Some ships have as many as 700 maintenance items that need to be addressed, the third-party auditor told the court on Friday.
The company is also struggling to shore up its internal investigation department, which has been leaderless since June 1 when the company let go of Sandra Rowlett, who joined in September 2019 from the National Transportation Safety Board.
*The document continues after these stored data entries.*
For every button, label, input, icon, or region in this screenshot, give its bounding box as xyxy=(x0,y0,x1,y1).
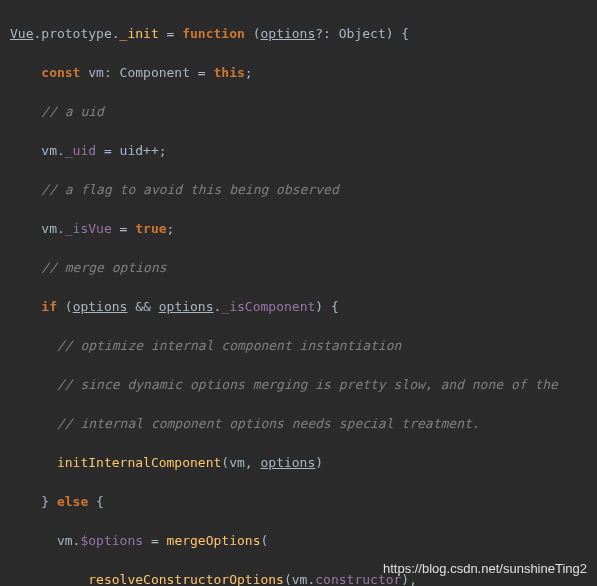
code-line: if (options && options._isComponent) { xyxy=(10,297,587,317)
code-line: // optimize internal component instantia… xyxy=(10,336,587,356)
code-editor: Vue.prototype._init = function (options?… xyxy=(0,0,597,586)
code-line: } else { xyxy=(10,492,587,512)
code-line: Vue.prototype._init = function (options?… xyxy=(10,24,587,44)
code-line: // a flag to avoid this being observed xyxy=(10,180,587,200)
code-line: vm._uid = uid++; xyxy=(10,141,587,161)
code-line: // internal component options needs spec… xyxy=(10,414,587,434)
watermark-text: https://blog.csdn.net/sunshineTing2 xyxy=(383,559,587,579)
code-line: const vm: Component = this; xyxy=(10,63,587,83)
code-line: // merge options xyxy=(10,258,587,278)
code-line: initInternalComponent(vm, options) xyxy=(10,453,587,473)
code-line: // a uid xyxy=(10,102,587,122)
code-line: // since dynamic options merging is pret… xyxy=(10,375,587,395)
code-line: vm.$options = mergeOptions( xyxy=(10,531,587,551)
code-line: vm._isVue = true; xyxy=(10,219,587,239)
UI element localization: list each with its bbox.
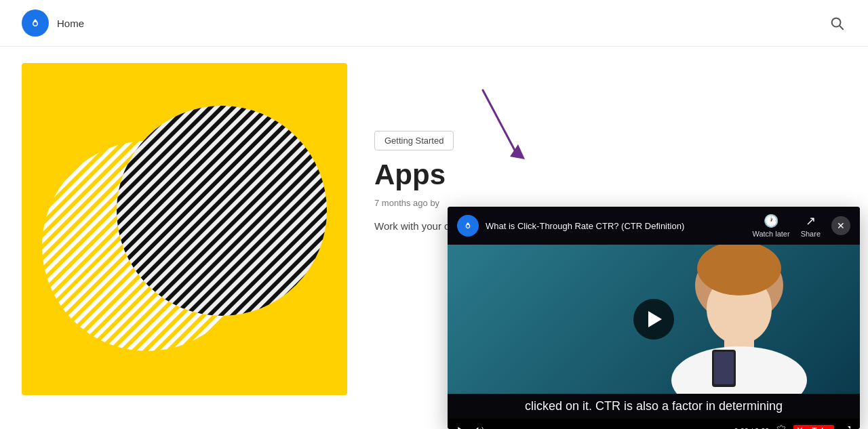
svg-line-3	[840, 26, 844, 30]
video-title-section: What is Click-Through Rate CTR? (CTR Def…	[457, 215, 684, 237]
video-overlay: What is Click-Through Rate CTR? (CTR Def…	[448, 207, 860, 429]
hero-image	[22, 63, 347, 395]
watch-later-btn[interactable]: 🕐 Watch later	[752, 213, 789, 238]
play-pause-btn[interactable]	[456, 426, 467, 429]
svg-line-12	[483, 90, 518, 157]
svg-rect-22	[714, 352, 734, 384]
svg-point-1	[34, 22, 37, 26]
video-channel-icon	[457, 215, 479, 237]
watch-later-label: Watch later	[752, 230, 789, 238]
badge-label: Getting Started	[384, 136, 443, 146]
home-nav[interactable]: Home	[57, 18, 84, 29]
watch-later-icon: 🕐	[764, 213, 778, 228]
video-controls: 0:00 / 2:29 YouTube	[448, 419, 860, 429]
svg-point-20	[671, 346, 807, 394]
subtitle-bar: clicked on it. CTR is also a factor in d…	[448, 394, 860, 419]
svg-point-2	[832, 18, 841, 27]
app-logo[interactable]	[22, 9, 49, 37]
article-title: Apps	[374, 159, 846, 191]
header-left: Home	[22, 9, 84, 37]
header: Home	[0, 0, 868, 47]
svg-point-11	[117, 106, 327, 316]
share-btn[interactable]: ↗ Share	[801, 213, 821, 238]
subtitle-text: clicked on it. CTR is also a factor in d…	[525, 399, 783, 413]
video-close-btn[interactable]: ✕	[831, 216, 850, 235]
video-top-bar: What is Click-Through Rate CTR? (CTR Def…	[448, 207, 860, 245]
video-title: What is Click-Through Rate CTR? (CTR Def…	[486, 221, 684, 231]
play-button[interactable]	[633, 299, 674, 340]
settings-btn[interactable]	[776, 425, 787, 430]
search-icon[interactable]	[827, 14, 846, 33]
volume-btn[interactable]	[473, 425, 484, 430]
video-actions: 🕐 Watch later ↗ Share ✕	[752, 213, 850, 238]
getting-started-badge: Getting Started	[374, 131, 454, 150]
annotation-arrow	[469, 83, 537, 174]
svg-point-15	[467, 225, 469, 228]
fullscreen-btn[interactable]	[841, 425, 852, 430]
video-thumbnail	[448, 245, 860, 394]
share-icon: ↗	[806, 213, 816, 228]
youtube-logo: YouTube	[793, 425, 834, 429]
play-icon	[648, 311, 662, 327]
share-label: Share	[801, 230, 821, 238]
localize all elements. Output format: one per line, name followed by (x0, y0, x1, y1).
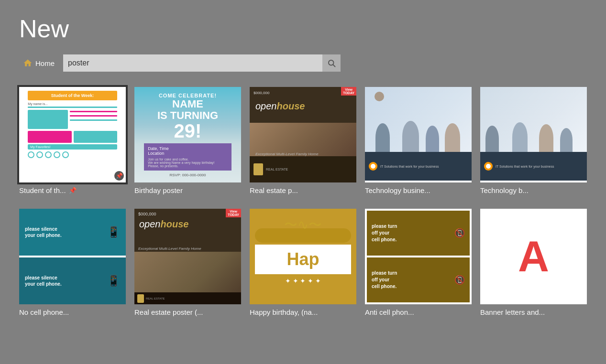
templates-grid: Student of the Week: My name is... (19, 87, 587, 316)
template-label: Banner letters and... (480, 308, 545, 316)
template-thumbnail: please silenceyour cell phone. 📱 please … (19, 209, 126, 304)
page-title: New (19, 14, 587, 43)
template-item[interactable]: Student of the Week: My name is... (19, 87, 126, 194)
template-item[interactable]: please silenceyour cell phone. 📱 please … (19, 209, 126, 316)
template-item[interactable]: A Banner letters and... (480, 209, 587, 316)
search-button[interactable] (322, 54, 341, 72)
svg-line-1 (333, 64, 335, 66)
home-icon (23, 58, 33, 68)
search-bar: Home (19, 54, 587, 72)
template-thumbnail: simplifying IT IT Solutions that work fo… (480, 87, 587, 182)
template-label: Student of th... 📌 (19, 186, 77, 194)
template-thumbnail: please turnoff yourcell phone. 📵 please … (365, 209, 472, 304)
template-thumbnail: ViewTODAY $000,000 openhouse Exceptional… (250, 87, 356, 182)
template-thumbnail: COME CELEBRATE! NAMEIS TURNING 29! Date,… (134, 87, 241, 182)
search-icon (327, 59, 336, 67)
home-button[interactable]: Home (19, 56, 58, 70)
template-item[interactable]: ViewTODAY $000,000 openhouse Exceptional… (134, 209, 241, 316)
template-thumbnail: A (480, 209, 587, 304)
template-label: Anti cell phon... (365, 308, 414, 316)
template-thumbnail: simplifying IT IT Solutions that work fo… (365, 87, 472, 182)
template-thumbnail: Student of the Week: My name is... (19, 87, 126, 182)
template-thumbnail: 〜∿〜 Hap ✦ ✦ ✦ ✦ ✦ (250, 209, 356, 304)
template-label: Technology busine... (365, 186, 430, 194)
pin-icon: 📌 (69, 187, 77, 194)
home-label: Home (35, 59, 55, 67)
template-item[interactable]: simplifying IT IT Solutions that work fo… (365, 87, 472, 194)
template-item[interactable]: please turnoff yourcell phone. 📵 please … (365, 209, 472, 316)
selected-indicator: 📌 (114, 171, 124, 181)
template-item[interactable]: simplifying IT IT Solutions that work fo… (480, 87, 587, 194)
template-label: No cell phone... (19, 308, 69, 316)
template-thumbnail: ViewTODAY $000,000 openhouse Exceptional… (134, 209, 241, 304)
template-label: Real estate p... (250, 186, 298, 194)
template-item[interactable]: COME CELEBRATE! NAMEIS TURNING 29! Date,… (134, 87, 241, 194)
template-item[interactable]: ViewTODAY $000,000 openhouse Exceptional… (250, 87, 356, 194)
search-input-wrap (63, 54, 341, 72)
template-label: Technology b... (480, 186, 529, 194)
template-label: Happy birthday, (na... (250, 308, 318, 316)
template-item[interactable]: 〜∿〜 Hap ✦ ✦ ✦ ✦ ✦ Happy birthday, (na... (250, 209, 356, 316)
template-label: Birthday poster (134, 186, 183, 194)
search-input[interactable] (63, 59, 322, 67)
template-label: Real estate poster (... (134, 308, 203, 316)
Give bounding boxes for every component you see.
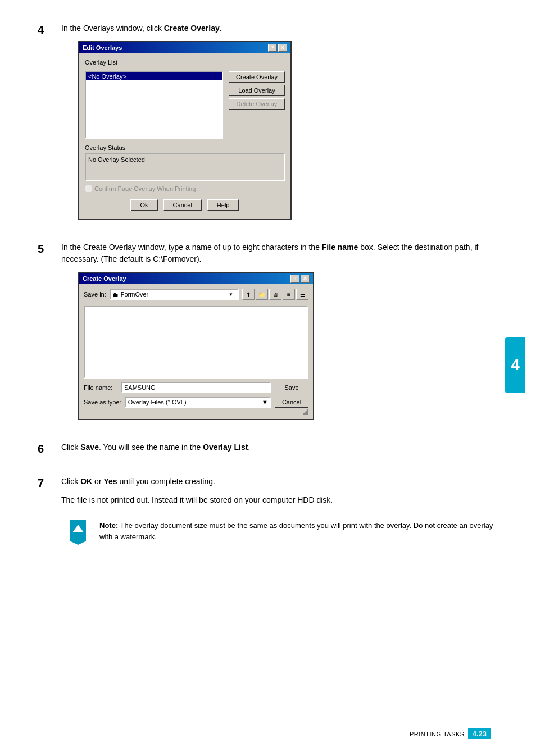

Last month, it appointed Peter Hutchinson, formerly an executive with Carnival UK, to the position.
Prosecutor Richard Udell from the Department of Justice environmental crimes section raised concern about two of the incidents in Hutchinson’s queue: an allegation that the company’s investigations are influenced by one of its executives, Chief Maritime Officer Bill Burke, and an allegation that Burke continues to perpetuate a blame culture. Both are being handled by an outside lawyer, according to court documents filed by the company.
In addition, Seitz said she is aware of the company’s investigation into a “a magic pipe allegation,” she said. Magic pipes are ship systems rigged to bypass pollution prevention equipment so that oil and other wastes can be dumped directly into the ocean.
“Given the serious nature I’ve directed my probation officer to inquire into these allegations,” said Seitz. “We’ll see what comes from these allegations.”
Carnival Corp. spokesperson Roger Frizzell said Burke is among the most respected leaders in the company with a successful track record spanning back to his career in the U.S. Navy.
“As the chief maritime officer for the company, he continues to drive positive change in every element of our operation,” said Frizzell. “Our top priorities are compliance, environmental protection and the health, safety and well-being of our guests and crew, as well as the communities we visit. We continue to make important strides across the board in our compliance initiatives, but this is a journey that never ends for all of us.”
Carnival has already restarted cruises on its Costa Cruises line in Italy and plans to restart its first cruise on its AIDA line in Italy on Saturday. The company plans to restart U.S. cruises from PortMiami and Port Canaveral on Dec. 1.
The next hearing in the case is scheduled for January.